Lessons from building production AI systems that nobody talks about.
The conversation around AI agents has moved fast. A year ago, everyone was optimizing RAG pipelines. Now the discourse centers on context engineering, MCP/A2A protocols, agentic coding tools that read/manage entire codebases, and multi-agent orchestration patterns. The frameworks keep advancing.
After 18 months building the AI Assistant at Cisco Customer Experience (CX), we’ve learned that the challenges determining real-world success are rarely the ones getting attention. Our system uses multi-agent design patterns over structured enterprise data (mostly SQL, like most enterprises). The patterns that follow emerged from making that system actually useful to the business.
This post isn’t about the obvious. It’s about some of the unglamorous patterns that determine whether your system gets used or abandoned.
1. The Acronym Problem
Enterprise environments are dense with internal terminology. A single conversation might include ATR, MRR, and NPS, each carrying specific internal meaning that differs from common usage.
To a foundation model, ATR might mean Average True Range or Annual Taxable Revenue. To our business users, it means Available to Renew. The same acronym can also mean completely different things within the company, depending on the context:
User: “Set up a meeting with our CSM to discuss the renewal strategy”
AI: CSM → Customer Success Manager (context: renewal)
User: “Check the CSM logs for that firewall issue”
AI: CSM → Cisco Security Manager (context: firewall)
NPS could be Net Promoter Score or Network Protection Solutions, both completely valid depending on context. Without disambiguation, the model guesses. It guesses confidently. It guesses wrong.
The naive solution is to expand acronyms in your prompt. But this creates two problems: first, you need to know which acronyms need expansion (and LLMs hallucinate expansions confidently). Second, enterprise acronyms are often ambiguous even within the same organization.
We maintain a curated company-wide collection of over 8,000 acronyms with domain-specific definitions. Early in the workflow, before queries reach our domain agents, we extract potential acronyms, capture surrounding context for disambiguation, and look up the correct expansion.
50% of all queries asked by CX users to the AI Assistant contain one or more acronyms and receive disambiguation before reaching our domain agents.
The key detail: we inject definitions as context while preserving the user’s original terminology. By the time domain agents execute, acronyms are already resolved.
2. The Clarification Paradox
Early in development, we built what seemed like a responsible system: when a user’s query lacked sufficient context, we asked for clarification. “Which customer are you asking about?” “What time period?” “Can you be more specific?”
Users did not like it, and a clarification question would often get downvoted.
The problem wasn’t the questions themselves. It was the repetition. A user would ask about “customer sentiment,” receive a clarification request, provide a customer name, and then get asked about time period. Three interactions to answer one question.
Research on multi-turn conversations shows a 39% performance degradation compared to single-turn interactions. When models take a wrong turn early, they rarely recover. Every clarification question is another turn where things can derail.
The fix was counterintuitive: classify clarification requests as a last resort, not a first instinct.

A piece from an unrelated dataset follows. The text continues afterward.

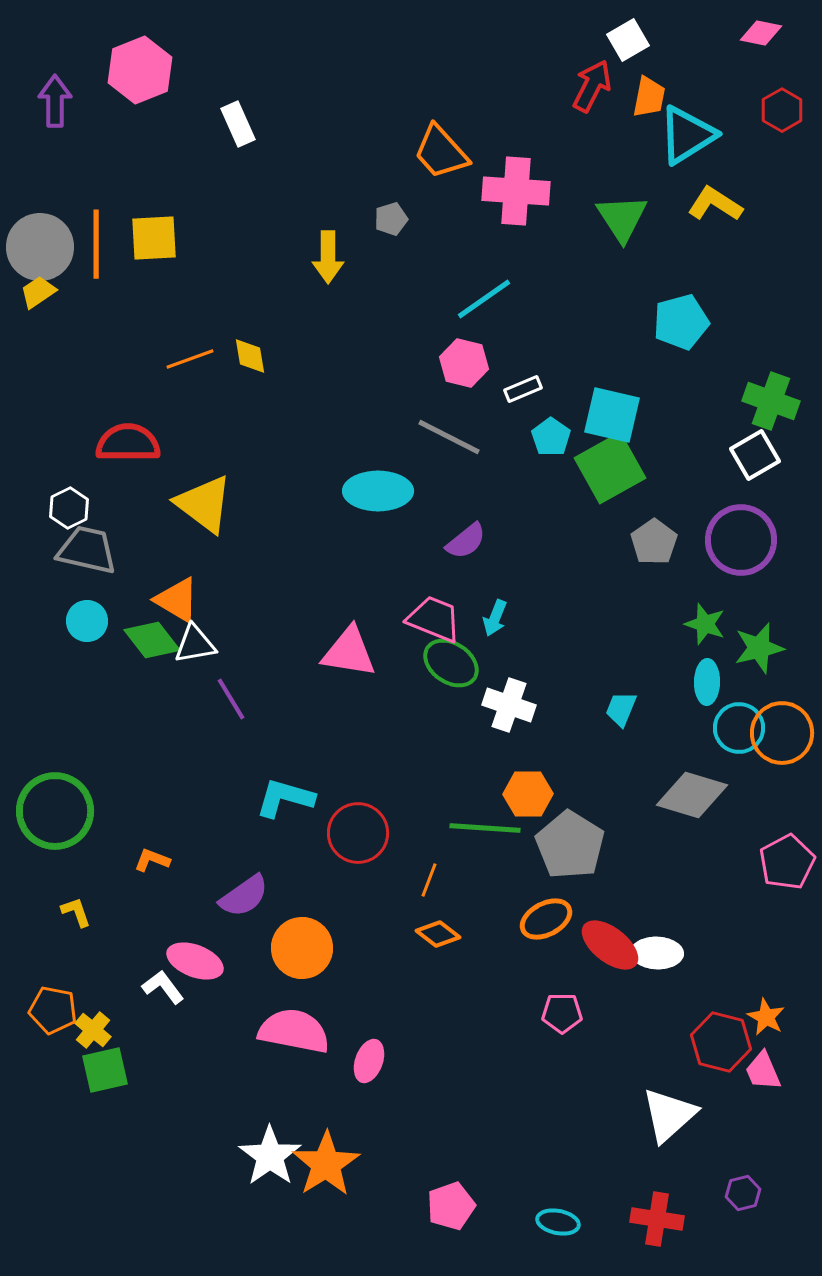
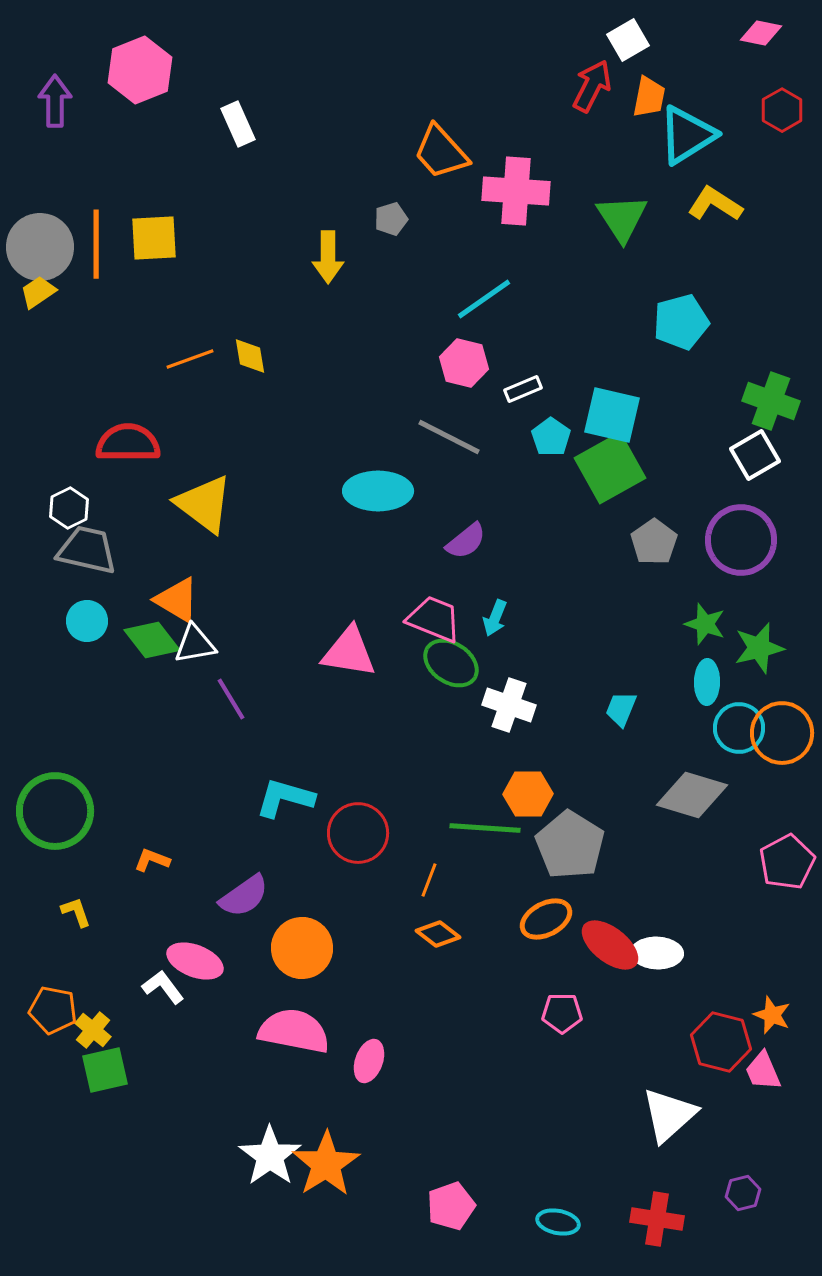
orange star at (766, 1017): moved 6 px right, 2 px up; rotated 6 degrees counterclockwise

We implemented a precedence system where “proceed with reasonable defaults” outranks “ask for more information.” If a user provides any useful qualifier (a customer name, a time period, a region), assume “all” for missing dimensions. Missing time period? Default to the next two fiscal quarters. Missing customer filter? Assume all customers within the user’s access scope.
This is where intelligent reflection also helps tremendously: when an agent’s initial attempt returns limited results but a close alternative exists (say, a product name matching a slightly different variation), the system can automatically retry with the corrected input rather than bouncing a clarification question back to the user. The goal is resolving ambiguity behind the scenes whenever possible, and being transparent to users about what filters the agents used.
Early versions asked for clarification on 30%+ of queries. After tuning the decision flow with intelligent reflection, that dropped below 10%.

Figure: Decision flow for clarification, with intelligent reflection
The key insight: users would rather receive a broader result set they can filter mentally than endure a clarification dialogue. The cost of showing slightly more data is lower than the cost of friction.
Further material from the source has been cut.